Start of Source information

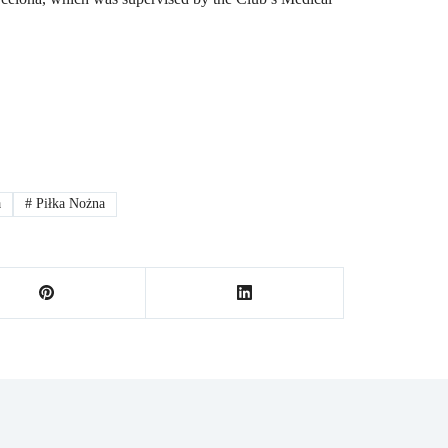
a
#
Piłka Nożna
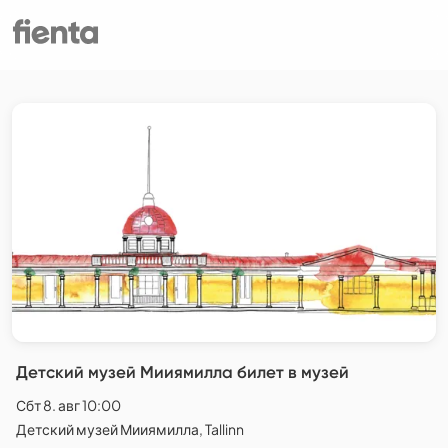
Детский музей Мииямилла билет в музей
Сбт 8. авг 10:00
Детский музей Мииямилла, Tallinn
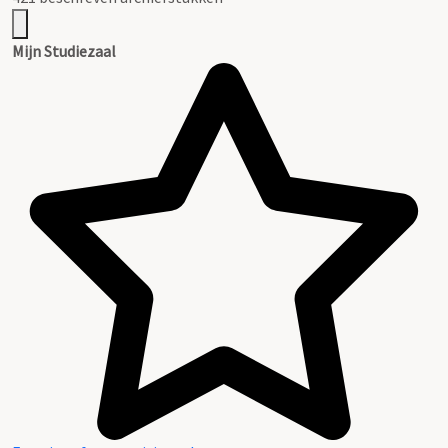
Mijn Studiezaal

End of Source information

_Aim of the task_
Go to the line containing "Детский музей Мииямилла, Tallinn", then write out word for word every line from there to the end of the listing. Keep both end lines and drop the pictures.

_Solution_
Детский музей Мииямилла, Tallinn
Mijn Studiezaal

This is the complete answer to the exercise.